What does that mean?
● Influence is your IBPA president serving on an industry board as the voice of independent publishing, and your IBPA executive director solving disputes between publishers and service providers.
● Influence is a reporter from a major media outlet calling IBPA for a comment on a publishing story.
● Influence is IBPA’s ability to open and maintain personal communication lines with the largest vendors in the business, including Apple, Amazon, and Google, to ensure that the interests of independent publishers—your interests—are served.
● Influence is intangible, but palpable. To paraphrase the famous quotation by Justice Potter Stewart regarding pornography, influence is difficult to define, but we know it when we see it.
Following are three qualities that characterize this elusive X-factor:
Presence. Woody Allen said that 80 percent of success is showing up. As IBPA’s president and voice on industry boards—including the board of the Book Industry Study Group, the BEA Conference Advisory Board, and World Book Night Advisory Council—my job is to represent the independent publishing community at meetings.
And since a silent voice is useless, “showing up” also means engaging actively in the business at hand, whether it be advocating that the annual compilation of industry book sales must include the millions sold by smaller and independent publishers, or, as was the case just recently, participating in a “summit” meeting of the heads of all book industry associations to discuss common issues facing our members and how we might be able to work together to address them.

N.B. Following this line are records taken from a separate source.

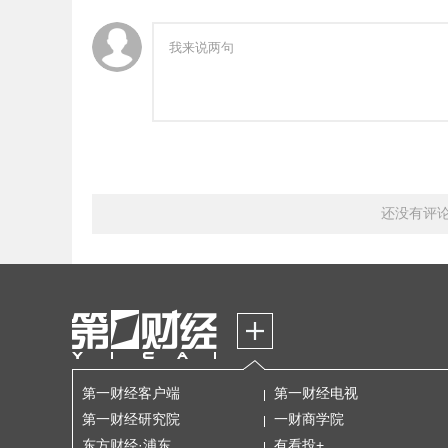
还没有评
第一财经客户端
第一财经电视
第一财经研究院
一财商学院
东方财经·浦东
有看投+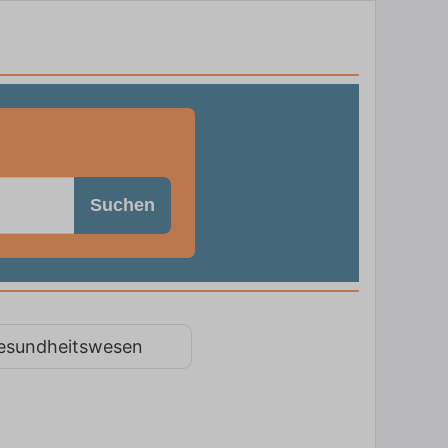
Suchen
esundheitswesen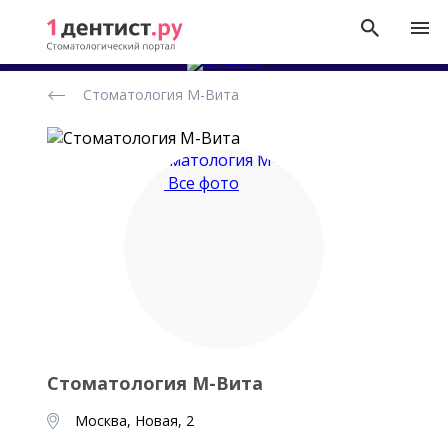
Рейтинг
Стоматология М-Вита
стоматологических
клиник
Все фото
Стоматология М-Вита
Москва, Новая, 2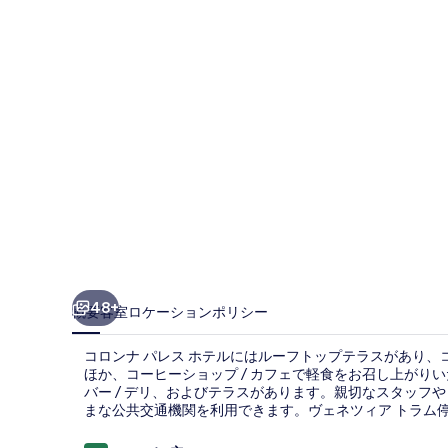
レ
ス
ホ
テ
ル
の
写
真
ギ
ャ
48+
概要
客室
ロケーション
ポリシー
ラ
コロンナ パレス ホテルにはルーフトップテラスがあり
リ
ほか、コーヒーショップ / カフェで軽食をお召し上がりい
バー / デリ、およびテラスがあります。親切なスタッフ
ー
まな公共交通機関を利用できます。ヴェネツィア トラム停留所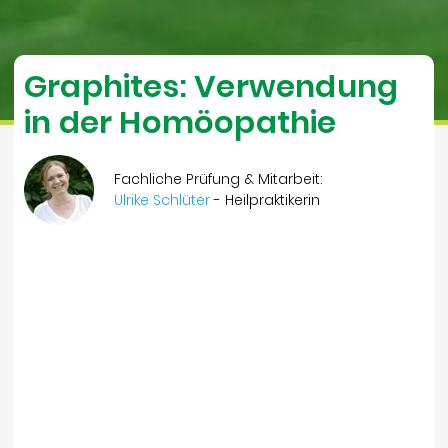
Graphites: Verwendung
in der Homöopathie
Fachliche Prüfung & Mitarbeit:
Ulrike Schlüter
- Heilpraktikerin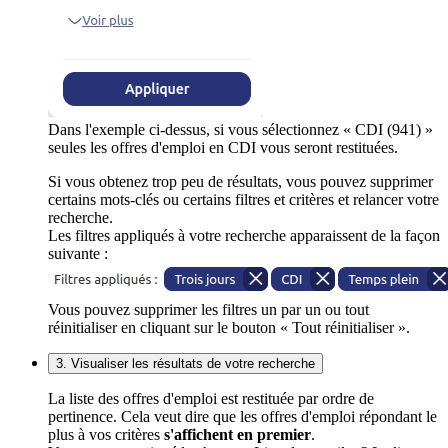
Dans l'exemple ci-dessus, si vous sélectionnez « CDI (941) »
seules les offres d'emploi en CDI vous seront restituées.
Si vous obtenez trop peu de résultats, vous pouvez supprimer
certains mots-clés ou certains filtres et critères et relancer votre
recherche.
Les filtres appliqués à votre recherche apparaissent de la façon
suivante :
Vous pouvez supprimer les filtres un par un ou tout
réinitialiser en cliquant sur le bouton « Tout réinitialiser ».
3. Visualiser les résultats de votre recherche
La liste des offres d'emploi est restituée par ordre de
pertinence. Cela veut dire que les offres d'emploi répondant le
plus à vos critères
s'affichent en premier
.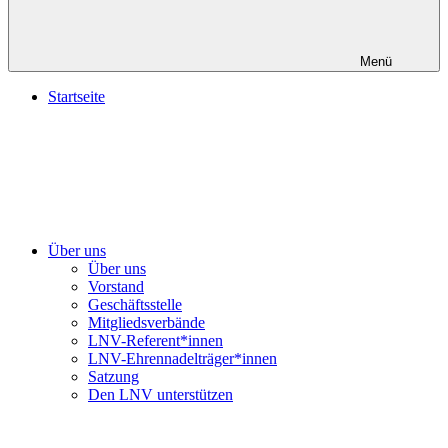
Menü
Startseite
Über uns
Über uns
Vorstand
Geschäftsstelle
Mitgliedsverbände
LNV-Referent*innen
LNV-Ehrennadelträger*innen
Satzung
Den LNV unterstützen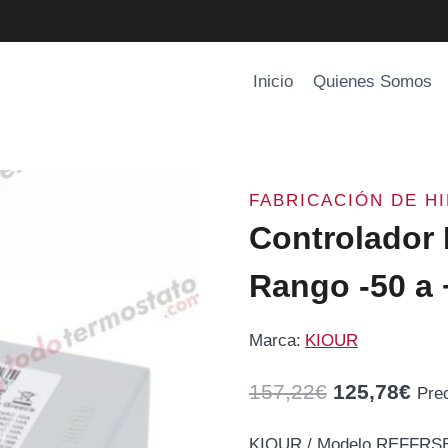
Inicio
Quienes Somos
FABRICACIÓN DE H
Controlador
Rango -50 a
Marca:
KIOUR
El
El
157,22
€
125,78
€
Pre
precio
pre
KIOUR / Modelo REFFRSB 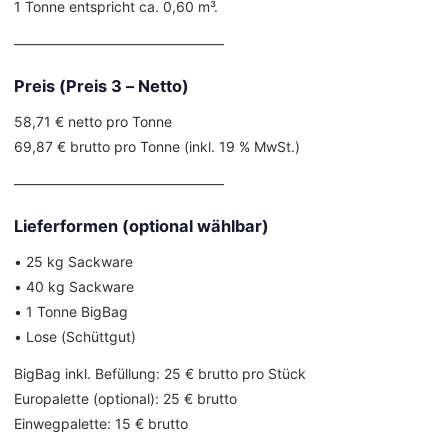
1 Tonne entspricht ca. 0,60 m³.
––––––––––––––––––––––––––––––
Preis (Preis 3 – Netto)
58,71 € netto pro Tonne
69,87 € brutto pro Tonne (inkl. 19 % MwSt.)
––––––––––––––––––––––––––––––
Lieferformen (optional wählbar)
• 25 kg Sackware
• 40 kg Sackware
• 1 Tonne BigBag
• Lose (Schüttgut)
BigBag inkl. Befüllung: 25 € brutto pro Stück
Europalette (optional): 25 € brutto
Einwegpalette: 15 € brutto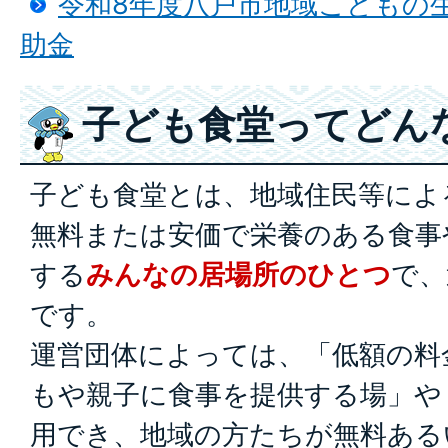
令和8年度八戸市地域こどもの
助金
子ども食堂ってどん
子ども食堂とは、地域住民等によ
無料または安価で栄養のある食事
する
みんなの居場所のひとつ
で、
です。
運営団体によっては、「低額の料
もや親子に食事を提供する場」や
用でき、地域の方たちが無料ある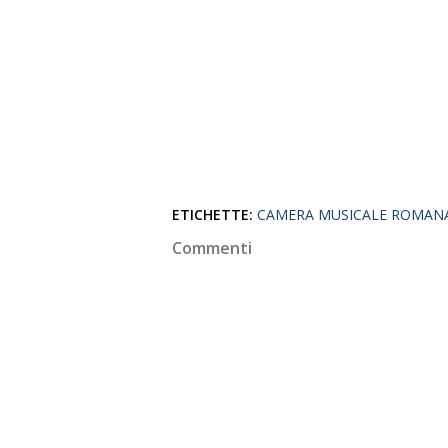
ETICHETTE:
CAMERA MUSICALE ROMAN
Commenti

Another facet of presence is position, or the space a person or organization occupies by virtue of history or role. It would be difficult (if not impossible) to find another organization serving independent publishers with the longevity and consistency of mission that have earned IBPA the respect of the industry.
The credit for that goes to founding and long-time executive director Jan Nathan, who, assisted by a dedicated staff and board of directors, guided IBPA for more than 20 years to a position of strength. There is no more important task for today’s IBPA leadership than building on that strength—and influence—to effectively serve the independent publisher of the 21st century and beyond.

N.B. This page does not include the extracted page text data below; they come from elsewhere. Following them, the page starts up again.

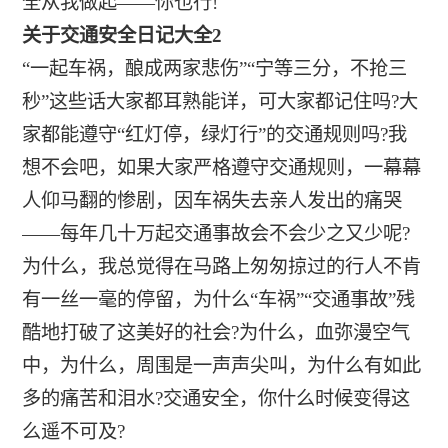
全从我做起——你也行!
关于交通安全日记大全2
“一起车祸，酿成两家悲伤”“宁等三分，不抢三
秒”这些话大家都耳熟能详，可大家都记住吗?大
家都能遵守“红灯停，绿灯行”的交通规则吗?我
想不会吧，如果大家严格遵守交通规则，一幕幕
人仰马翻的惨剧，因车祸失去亲人发出的痛哭
——每年几十万起交通事故会不会少之又少呢?
为什么，我总觉得在马路上匆匆掠过的行人不肯
有一丝一毫的停留，为什么“车祸”“交通事故”残
酷地打破了这美好的社会?为什么，血弥漫空气
中，为什么，周围是一声声尖叫，为什么有如此
多的痛苦和泪水?交通安全，你什么时候变得这
么遥不可及?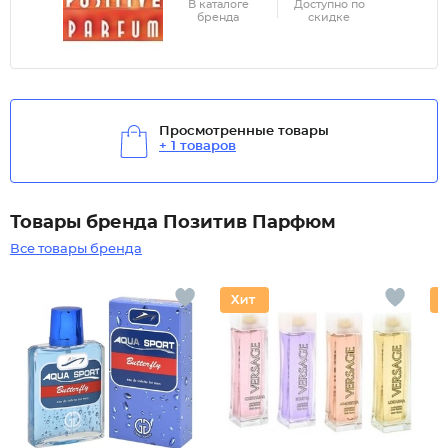
В каталоге
Доступно по
бренда
скидке
Просмотренные товары
+ 1 товаров
Товары бренда Позитив Парфюм
Все товары бренда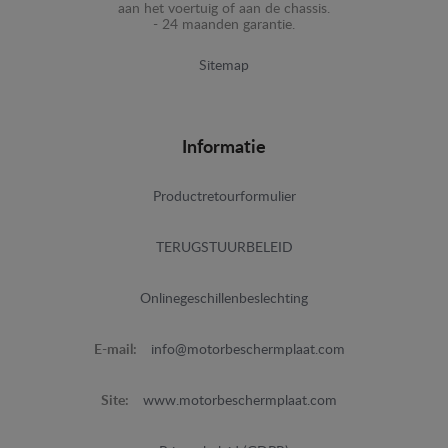
aan het voertuig of aan de chassis.
- 24 maanden garantie.
Sitemap
Informatie
Productretourformulier
TERUGSTUURBELEID
Onlinegeschillenbeslechting
E-mail:
info@motorbeschermplaat.com
Site:
www.motorbeschermplaat.com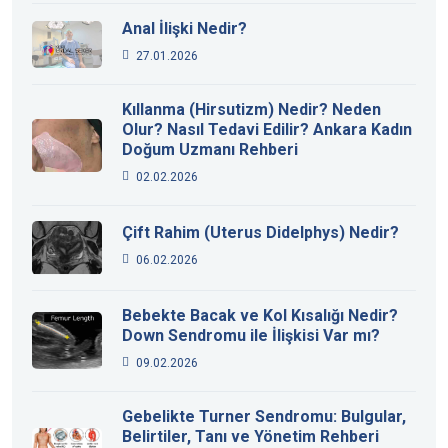
Anal İlişki Nedir?
27.01.2026
Kıllanma (Hirsutizm) Nedir? Neden
Olur? Nasıl Tedavi Edilir? Ankara Kadın
Doğum Uzmanı Rehberi
02.02.2026
Çift Rahim (Uterus Didelphys) Nedir?
06.02.2026
Bebekte Bacak ve Kol Kısalığı Nedir?
Down Sendromu ile İlişkisi Var mı?
09.02.2026
Gebelikte Turner Sendromu: Bulgular,
Belirtiler, Tanı ve Yönetim Rehberi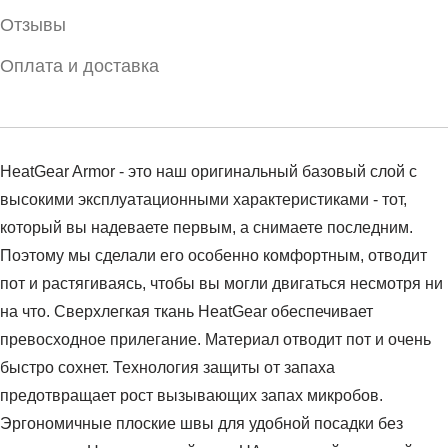
Отзывы
Оплата и доставка
HeatGear Armor - это наш оригинальный базовый слой с
высокими эксплуатационными характеристиками - тот,
который вы надеваете первым, а снимаете последним.
Поэтому мы сделали его особенно комфортным, отводит
пот и растягиваясь, чтобы вы могли двигаться несмотря ни
на что. Сверхлегкая ткань HeatGear обеспечивает
превосходное прилегание. Материал отводит пот и очень
быстро сохнет. Технология защиты от запаха
предотвращает рост вызывающих запах микробов.
Эргономичные плоские швы для удобной посадки без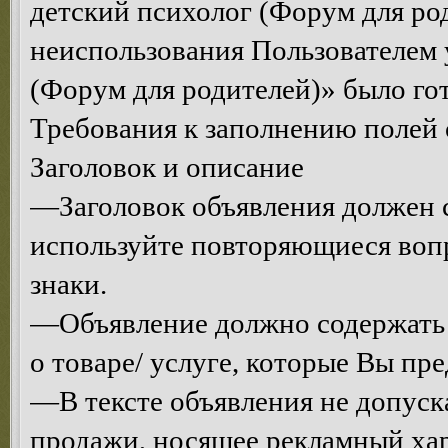
детский психолог (Форум для род
неиспользования Пользователем 
(Форум для родителей)» было гот
Требования к заполнению полей 
Заголовок и описание
—Заголовок объявления должен с
используйте повторяющиеся воп
знаки.
—Объявление должно содержать
о товаре/ услуге, которые Вы пре
—В тексте объявления не допуск
продажи, носящее рекламный хар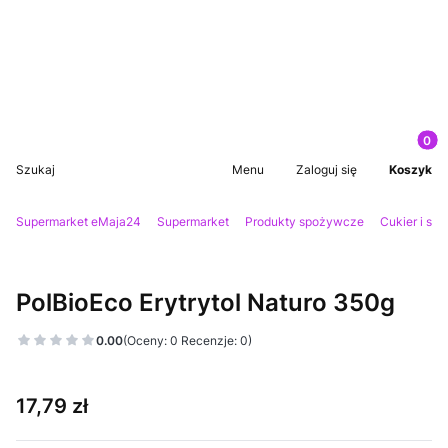
Produkt
Otwórz wyszukiwarkę
Szukaj
Menu
Zaloguj się
Koszyk
Supermarket eMaja24
Supermarket
Produkty spożywcze
Cukier i su
PolBioEco Erytrytol Naturo 350g
0.00
(Oceny: 0 Recenzje: 0)
Cena
17,79 zł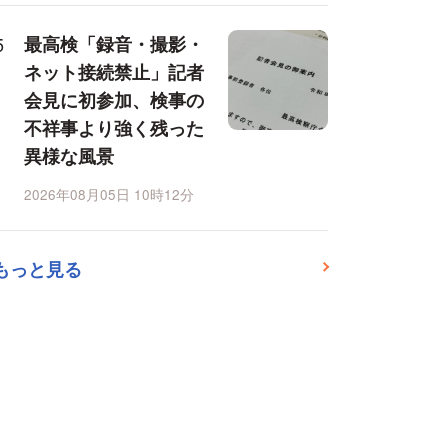
最高検「録音・撮影・
ネット接続禁止」記者
会見に初参加、検事の
不祥事より強く残った
異様な風景
2026年08月05日 10時12分
もっと見る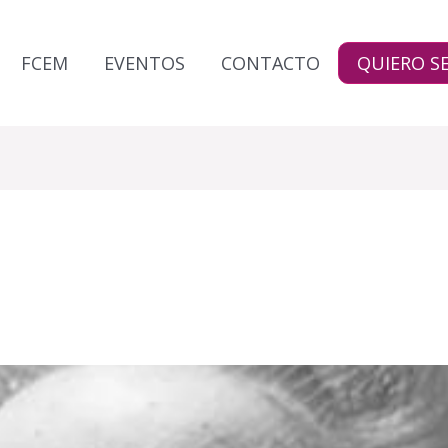
FCEM
EVENTOS
CONTACTO
QUIERO SE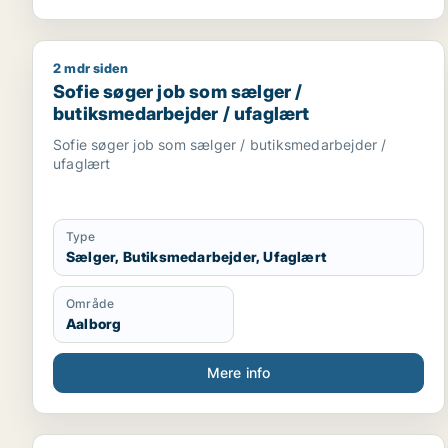
2 mdr siden
Sofie søger job som sælger / butiksmedarbejder /
Sofie søger job som sælger /
butiksmedarbejder / ufaglært
Sofie søger job som sælger / butiksmedarbejder /
ufaglært
Type
Sælger, Butiksmedarbejder, Ufaglært
Område
Aalborg
Mere info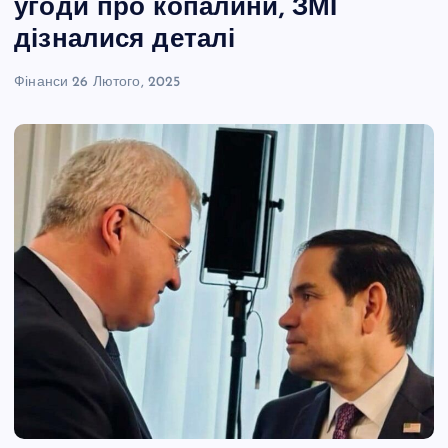
угоди про копалини, ЗМІ
дізналися деталі
Фінанси
26 Лютого, 2025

Promotion. Influence requires care and feeding, and consistent and thoughtful advancement of a cause is the required nourishment.

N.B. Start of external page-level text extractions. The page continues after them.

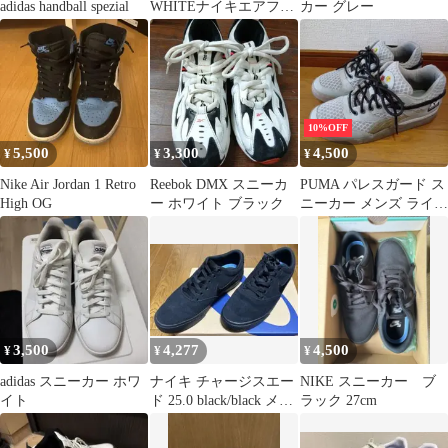
adidas handball spezial
WHITEナイキエアフォ
カー グレー
ース
10%OFF
5,500
3,300
4,500
¥
¥
¥
Nike Air Jordan 1 Retro
Reebok DMX スニーカ
PUMA パレスガード ス
High OG
ー ホワイト ブラック
ニーカー メンズ ライト
グレー
3,500
4,277
4,500
¥
¥
¥
adidas スニーカー ホワ
ナイキ チャージスエー
NIKE スニーカー ブ
イト
ド 25.0 black/black メン
ラック 27cm
ズ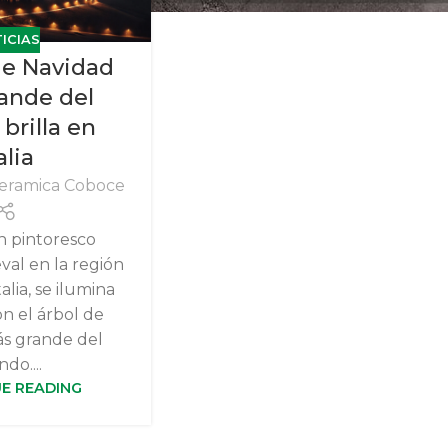
ICIAS
 de Navidad
ande del
brilla en
alia
eramica Coboce
n pintoresco
al en la región
alia, se ilumina
n el árbol de
s grande del
do....
E READING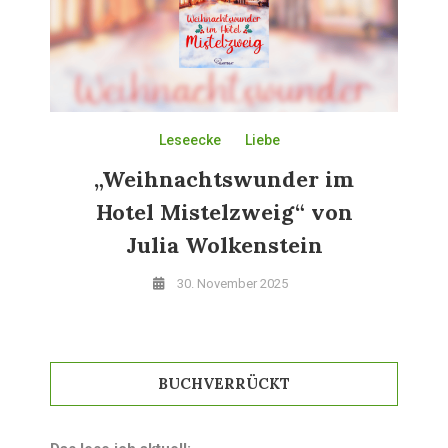
Leseecke
Liebe
„Weihnachtswunder im
Hotel Mistelzweig“ von
Julia Wolkenstein
30. November 2025
BUCHVERRÜCKT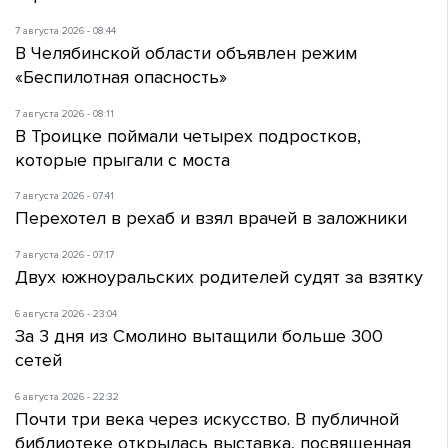
7 августа 2026 - 08:44
В Челябинской области объявлен режим
«Беспилотная опасность»
7 августа 2026 - 08:11
В Троицке поймали четырех подростков,
которые прыгали с моста
7 августа 2026 - 07:41
Перехотел в рехаб и взял врачей в заложники
7 августа 2026 - 07:17
Двух южноуральских родителей судят за взятку
6 августа 2026 - 23:04
За 3 дня из Смолино вытащили больше 300
сетей
6 августа 2026 - 22:32
Почти три века через искусство. В публичной
библиотеке открылась выставка, посвященная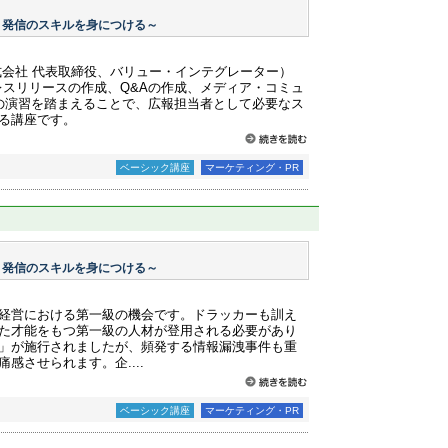
・発信のスキルを身につける～
式会社 代表取締役、バリュー・インテグレーター）
レスリリースの作成、Q&Aの作成、メディア・コミュ
の演習を踏まえることで、広報担当者として必要なス
る講座です。
ベーシック講座
マーケティング・PR
・発信のスキルを身につける～
経営における第一級の機会です。ドラッカーも訓え
た才能をもつ第一級の人材が登用される必要があり
護法」が施行されましたが、頻発する情報漏洩事件も重
感させられます。企....
ベーシック講座
マーケティング・PR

Public speaking is the easiest (yes, really) and most obvious means of promoting independent publishing, and those of you who have attended or will attend regional educational events in New England, Colorado, California, and the Midwest, as well as IBPA’s Publishing University and BEA’s uPublishU, or have listened to a Webinar or the recent IBPA teleconference with Mark Coker of Smashwords, are probably wondering if I will ever stop talking.
The answer is no—and not just in public. As important as public appearances are in keeping IBPA and its members at the forefront of industry consciousness, it is no less critical to build one-on-one relationships with colleagues IBPA can work with for the welfare of independent publishers.
Attending industry conferences and events is certainly important for staying informed about both the present and future states of the book business. However, it is at least as essential to extend the web of IBPA channels of communication one person at a time, which is why I spend just as much time outside session rooms as in, conversing with people in the hallways, at the lunch table, in the registration line.
No matter how big or small the issue, whether it affects one IBPA member or 2,000 of you, I want to make sure that a live person representing every major player in the industry will take a call from IBPA.
Perseverance. Influence requires presence plus promotion, but without perseverance, the first two won’t be effective.
One speech, one conference, meeting one or two new colleagues does not a lasting impression make. The adage in advertising is that it takes multiple exposures to even start to get a consumer’s attention. The same holds true with building influence—presence and promotion need to be ongoing and constant through all channels available, in print, online, and in person.
Just as authors must always add to their platforms to sell books, writing a monthly column, commenting on industry blog posts, participating in Twitter, LinkedIn, and Facebook, in addition to public speaking and individual networking, are just a few examples of continuously shaping IBPA’s platform to strengthen independent publishers’ influence.
A Means to an End
What’s important is not garnering influence for its own sake but knowing how and when to use it for yours. Finding a solution for an individual IBPA member’s problem with a vendor may require just a little friendly persuasion, while other larger issues affecting IBPA’s members may call for compelling force. Recognizing the difference, and resolving the issue no matter what its size, means IBPA’s influence is working for you.